TrueNAS Scale is unhelpful when replacing failed disks

I did this a couple of weeks back. Sort of sucked, used lsblk then physically crossed off each serial that was present in the array.

I had 4 simultaneous failures, (Physical issue) And the disk was dead, but couldn’t afford to accidentally replace the wrong drive.

And this was the problem. I pulled the wrong drive. And made my problems worse.

This would’ve saved me.

Instead it was something like “was /dev/sdd”, and helpfully provided a link to the disk info. With serial. Removed disk.

Guess what. It wasn’t sdd anymore. The actual disk that failed was removed and had a different unknown serial.

So then we had to eliminate all the others.

Which disk has errors?

2024-05-14_201355

Gee, I don’t know. Which one does the pool status page say has an error? It’s right there in front of you. Hint: Is there something about sdg that’s different than the others?

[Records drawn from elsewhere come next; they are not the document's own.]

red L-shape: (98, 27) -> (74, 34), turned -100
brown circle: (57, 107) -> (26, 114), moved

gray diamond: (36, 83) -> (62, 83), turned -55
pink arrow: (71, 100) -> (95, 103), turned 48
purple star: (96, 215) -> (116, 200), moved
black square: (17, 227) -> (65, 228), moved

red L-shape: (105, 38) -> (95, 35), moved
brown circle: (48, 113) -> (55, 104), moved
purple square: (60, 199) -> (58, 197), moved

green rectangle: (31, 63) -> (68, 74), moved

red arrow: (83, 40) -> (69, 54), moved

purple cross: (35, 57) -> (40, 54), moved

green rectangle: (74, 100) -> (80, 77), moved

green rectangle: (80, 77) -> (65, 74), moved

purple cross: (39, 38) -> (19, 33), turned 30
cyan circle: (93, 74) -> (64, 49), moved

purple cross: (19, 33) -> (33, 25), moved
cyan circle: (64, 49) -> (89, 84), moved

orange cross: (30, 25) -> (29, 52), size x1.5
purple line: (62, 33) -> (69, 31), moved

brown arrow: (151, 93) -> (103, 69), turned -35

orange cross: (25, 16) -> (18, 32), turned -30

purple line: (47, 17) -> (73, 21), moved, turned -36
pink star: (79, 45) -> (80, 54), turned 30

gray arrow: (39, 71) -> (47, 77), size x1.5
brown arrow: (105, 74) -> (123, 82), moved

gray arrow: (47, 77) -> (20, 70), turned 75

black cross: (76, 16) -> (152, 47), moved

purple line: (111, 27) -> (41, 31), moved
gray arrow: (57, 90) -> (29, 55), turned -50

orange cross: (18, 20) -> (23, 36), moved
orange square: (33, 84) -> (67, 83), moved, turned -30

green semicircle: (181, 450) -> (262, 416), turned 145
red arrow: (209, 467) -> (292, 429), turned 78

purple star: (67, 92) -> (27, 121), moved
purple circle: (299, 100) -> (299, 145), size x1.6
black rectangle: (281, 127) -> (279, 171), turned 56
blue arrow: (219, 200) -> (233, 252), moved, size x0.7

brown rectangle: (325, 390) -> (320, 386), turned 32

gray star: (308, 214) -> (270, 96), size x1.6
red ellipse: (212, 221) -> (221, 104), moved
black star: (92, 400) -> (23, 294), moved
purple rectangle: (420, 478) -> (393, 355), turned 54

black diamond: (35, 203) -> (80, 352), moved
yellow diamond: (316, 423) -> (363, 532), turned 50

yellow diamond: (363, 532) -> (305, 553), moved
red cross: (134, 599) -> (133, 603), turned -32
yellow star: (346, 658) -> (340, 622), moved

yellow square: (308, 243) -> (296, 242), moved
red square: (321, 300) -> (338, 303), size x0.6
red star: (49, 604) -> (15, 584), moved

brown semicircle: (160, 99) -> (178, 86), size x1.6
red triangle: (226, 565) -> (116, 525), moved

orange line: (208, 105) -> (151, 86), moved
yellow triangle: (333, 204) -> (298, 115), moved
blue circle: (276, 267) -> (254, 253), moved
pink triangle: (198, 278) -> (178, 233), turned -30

All I see is a drive that has 1 checksum. I don’t know what that is or how to act on this. Nothing even says those are errors. Sorry I forgot my crystal ball at home. I don’t know if there is anything wrong with the drive, because I have no idea what drive it is. I have 9 drives in there. No idea which is which.

Point taken, you might want to create a JIRA issue about the column labels?

These are

  • read errors
  • write errors
  • checksum errors

respectively.

Might be nice to hilite rows with errors somehow.

Maybe a :warning:

1 Like

You can click Manage Devices on the Storage > Topology widget for your pool to get a more readable output of read, write, and checksum errors.

I believe that particular Pool Status screen in your screenshot has been entirely replaced/removed in favor of the Storage dashboard in Dragonfish.